SAMARINDA – Sejumlah peraturan tak lazim dijalankan manajemen Rumah Sakit Haji Darjad beberapa tahun terakhir. Salah satunya adalah memotong secara langsung gaji karyawan yang telah mengundurkan diri dengan dalih membayar upah jahit seragam kerja.
Kasus ini pun kini ditanggapi serius oleh Dinas Tenaga Kerja Kota Samarinda. Pasalnya, seragam kerja merupakan bagian dari fasilitas yang harus disediakan perusahaan untuk karyawan.
“Kenapa dipotong lagi? Kalaupun misalnya itu harus dibayar karyawan, harusnya baju itu dikembalikan ke karyawan. Kan dia yang membayar?” kata Hilman, Mediator Disnaker Kota Samarinda, saat diwawancara bersama Kepala Disnaker Kota Samarinda, Wahyono Hadi Putro, di ruang kerjanya, Senin 12 Juni 2023.
Hilman menyatakan, gaji yang dipotong tersebut harus dikembalikan manajemen RSHD. “Harus dikembalikan karena tidak ada dasarnya. Logikanya dari mana, orang membeli tapi tidak memiliki,” ujarnya.
Selain itu, soal penahanan ijazah karyawan yang dilakukan manajemen RSHD, Hilman menyebut ijazah sebenarnya bukan sebagai jaminan seperti surat tanah. Dia menjelaskan, apabila itu disepakati oleh kedua belah pihak –dalam hal ini perusahaan dan karyawan– maka itu hukum yang berlaku diantara keduanya.
“Kalau ada yang wanprestasi salah staunya, berarti silahkan menggungat ke pengadilan umum,” terangnya. “Kalau ijazah hilang dan terbakar bagaimana? Ini kan modal dia untuk bekerja di tempat lain,” timpal Hilman.

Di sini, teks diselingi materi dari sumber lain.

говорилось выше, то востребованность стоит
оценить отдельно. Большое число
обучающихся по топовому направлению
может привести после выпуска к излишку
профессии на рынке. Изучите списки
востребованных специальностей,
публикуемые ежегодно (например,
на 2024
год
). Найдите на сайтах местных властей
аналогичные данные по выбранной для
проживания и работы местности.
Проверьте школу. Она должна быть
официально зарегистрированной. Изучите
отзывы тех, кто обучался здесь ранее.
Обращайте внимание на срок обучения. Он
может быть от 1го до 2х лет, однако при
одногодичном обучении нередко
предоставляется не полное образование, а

Sebagai informasi, manajemen Rumah Sakit Haji Darjad diduga menerapkan kebijakan tak lazim. Hal itu diberlakukan kepada puluhan eks karyawan yang memutuskan resign. DY, salah satu eks karyawan, mengaku harus mengembalikan seragam kerja setelah memutuskan resign dari RS Haji Darjad.

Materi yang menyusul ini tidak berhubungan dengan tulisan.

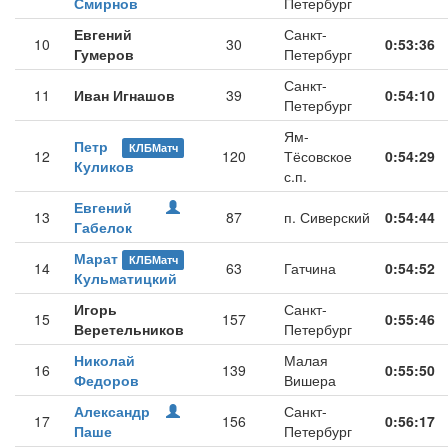
Смирнов
Петербург
Евгений
Санкт-
10
30
0:53:36
Гумеров
Петербург
Санкт-
11
Иван Игнашов
39
0:54:10
Петербург
Ям-
Петр
КЛБМатч
12
120
Тёсовское
0:54:29
Куликов
с.п.
Евгений
13
87
п. Сиверский
0:54:44
Габелок
Марат
КЛБМатч
14
63
Гатчина
0:54:52
Кульматицкий
Игорь
Санкт-
15
157
0:55:46
Веретельников
Петербург
Николай
Малая
16
139
0:55:50
Федоров
Вишера
Александр
Санкт-
17
156
0:56:17
Паше
Петербург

Kata DY, seragam kerja yang dikembalikan ini harus dibayar sebesar Rp 1 juta. Manajemen RSHD berdalih, uang itu digunakan untuk membayar upah jahit. Dia yang mengaku tak memiliki pilihan, harus menerima sisa gajinya yang telah dipotong secara langsung tersebut. “Kebijakan ini menurut saya juga janggal, kok sisa gaji yang kami terima tidak ditransfer di rekening bank, tapi diberikan secara cash,” katanya.
Menurut keterangan DY, dia dan eks karyawan lain hanya mendapatkan tanda terima berupa salinan kertas tanpa kop dan stempel perusahaan. Isinya adalah rincian sisa gaji. Besarannya variatif, tergantung bulan berapa eks karyawan bersangkutan berhenti bekerja.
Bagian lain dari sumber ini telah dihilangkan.